Y su pelo rojizo, que caía en desorden por su espalda, parecía de fuego. Sonrió
con labios carmesíes, mostrando unos dientes afilados. Extendió sus manos
enguantadas, y empezó a acariciarles lentamente, muy lentamente. El pecho
lampiño. El cuello... mordisquearles el lóbulo de las orejas y bajar lenta,
lentamente hacia los genitales... uno a uno les palpó la polla por encima del
slip, acariciándosela como si quisiera pajearles, mientras que con la otra mano
les acariciaba el trasero, amoldándolo bajo su mano... pronto, los tenia
jadeando, olvidadas sus reivindicaciones de libertad, erectos, sudando... fue
cuando les bajó de un tirón el slip, a los dos a la vez. Las jóvenes pollas
saltaron como por un resorte, ansiosas, en sus nubes de pelo rizado, negro y
rubio respectivamente. Tenían un tamaño respetable, sin ser fantasiosamente
grandes. Unos 18 y 17 cm mas o menos. Excitados, le pidieron una mamada, y ella
envolvió sus miembros con su cuero cálido, masajeándolos.

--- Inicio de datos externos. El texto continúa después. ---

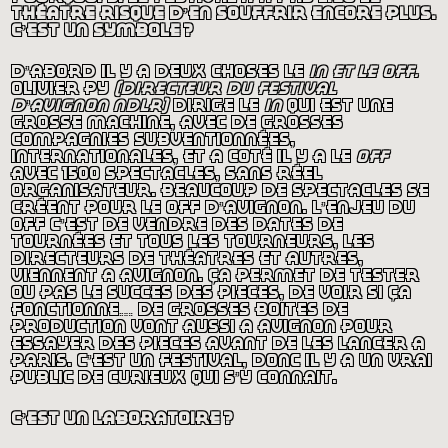
théâtre risque d’en souffrir encore plus.
c’est un symbole
?
d’abord il y a deux choses le
in et le off.
olivier py
(directeur du festival
d’avignon ndlr)
dirige le
in
qui est une
grosse machine, avec de grosses
compagnies subventionnées,
internationales, et à côté il y a le
off
avec 1500 spectacles, sans réel
organisateur. beaucoup de spectacles se
créent pour le off d’avignon. l’enjeu du
off c’est de vendre des dates de
tournées et tous les tourneurs, les
directeurs de théâtres et autres,
viennent à avignon. ça permet de tester
ou pas le succès des pièces, de voir si ça
fonctionne… de grosses boites de
production vont aussi à avignon pour
essayer des pièces avant de les lancer à
paris. c’est un festival, donc il y a un vrai
public de curieux qui s’y connaît.
c’est un laboratoire
?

Pero el gozo terminó. Con un salto, ella se apartó, y con una
patada bien dirigida a los testículos los devolvió a la realidad. Mientras se
retorcían de dolor y le gritaban, ella se limitó a reírse con grandes
carcajadas.
Estabais a punto de correros, no, pequeños cabrones?
Todos sois iguales, animales. Estáis aquí para ser castigados, a ver si os
enteráis. Creéis que me impresiona lo que os cuelga entre las piernas? No me
hagáis reír, sois patéticos. Me han dicho que sois unos gamberros de poca
monta... merecéis un buen castigo. No os penséis que aquí nos interesen
temas tan estúpidos como la reinserción; habéis sido unos chicos realmente
malos y vais a pagar por ello. Lo que hagáis al salir no me importa una
mierda. Y ahora... empecemos.
Dio unas palmadas, y los hombres encapuchados volvieron; esta
vez para desatar a los adolescentes vociferantes y colocarlos en dos cepos,
aprisionándoles de este modo por el cuello y los brazos. Jhon y Neal se morían
de vergüenza; completamente desnudos frente a una mujer y varios desconocidos,
colocados en una posición medio inclinada, presentando el culo para lo que
quisieran hacerles, completamente indefensos. A las manos de sus captores. Fue
esta sensación la que les llenó de un desasosiego cada vez mayor. Ahí estaban,
desnudos, con la polla aún tiesa, y podían hacer lo que quisieran con ellos. Y
hablaban de castigarles... a ellos? A ellos, que tantas veces habían sido
verdugos de los indefensos que se encontraban? Ahora estaban al otro extremo.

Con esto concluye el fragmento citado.